Winston Churchill chegou à Madeira a 1 de janeiro de 1950, a bordo do paquete Durban Castle, com a sua esposa Clementine — a visita destinada em parte a assinalar a reabertura do Reid's após a guerra. Uma semana depois, a 8 de janeiro de 1950, montou o seu cavalete à entrada da aldeia piscatória de Câmara de Lobos e pintou a baía a óleo. O miradouro onde trabalhou chama-se hoje Miradouro Winston Churchill.

Não terminou as suas férias. Convocadas eleições gerais na Grã-Bretanha, a estada foi interrompida e Churchill regressou por mar para fazer campanha — deixando a baía, e o cavalete, para outro ano.
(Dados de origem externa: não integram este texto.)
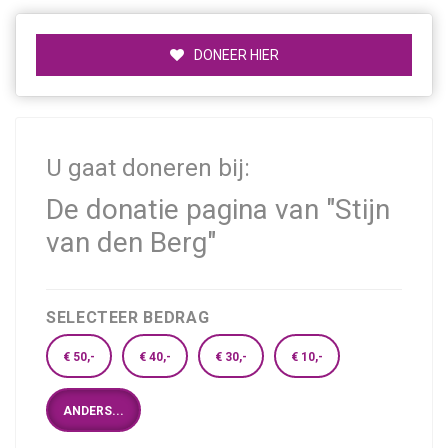
DONEER HIER
U gaat doneren bij:
De donatie pagina van "Stijn
van den Berg"
SELECTEER BEDRAG
€ 50,-
€ 40,-
€ 30,-
€ 10,-
ANDERS...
Uma única ilha, um único livro de visitas, e um século inteiro a virar as suas páginas. O registo

Shaw aprende a dançar o tango

Um quarto de século antes, o dramaturgo George Bernard Shaw tinha desembarcado na Madeira a 30 de dezembro de 1924 e ficou até fevereiro de 1925. Tinha sessenta e oito anos. Entre o ar do mar e a pista de dança, recebeu lições de tango do professor de dança do Reid's — e, em gratidão, deixou ao homem uma fotografia autografada. A dedicatória, que sobreviveu, diz assim: “ao único homem que alguma vez me ensinou algo” (“to the only man who ever taught me anything”).

A pipa intacta de Napoleão

O mais famoso hóspede da ilha nunca chegou a desembarcar. No final do verão de 1815 o HMS Northumberland, que levava o derrotado Napoleão para o exílio em Santa Helena, ancorou ao largo do Funchal a 23–25 de agosto. O único madeirense autorizado a subir a bordo foi Henry Veitch, o cônsul britânico escocês e comerciante de vinho, que enviou fruta e uma pipa de Madeira — um grande casco de cerca de seiscentas garrafas. Enjoado e indiferente, Napoleão nunca a abriu.

Segundo a tradição da ilha, diz-se que o imperador pagou o vinho em moedas de ouro, que se diz que Veitch enterrou sob a pedra angular da igreja anglicana do Funchal. Essa parte é lenda, mais repetida do que provada. A pipa, porém, está documentada: após a morte de Napoleão o vinho regressou à Madeira e acabou por ser engarrafado, tornando-se fabulosamente raro — e Churchill, garante o registo, terá bebido uma garrafa dele no Reid's em 1950, fechando um círculo de século e meio de largura.

Que tal vinho devesse ter viajado até Santa Helena e de volta é coisa apropriada. A Madeira era o vinho de eleição da Grã-Bretanha georgiana e da Regência e das colónias americanas, transportado através do Atlântico por velhas casas britânicas como a Blandy's, fundada em 1811. A garrafa no camarote do imperador era, à sua maneira, a coisa mais comum a bordo.

Fontes & notas

Compilado a partir de registos públicos dos hotéis da ilha e dos seus hóspedes. Onde um pormenor assenta na tradição da ilha e não na documentação — sobretudo o ouro enterrado de Napoleão — fica assinalado como tal acima. As datas e os pormenores seguem o registo publicado.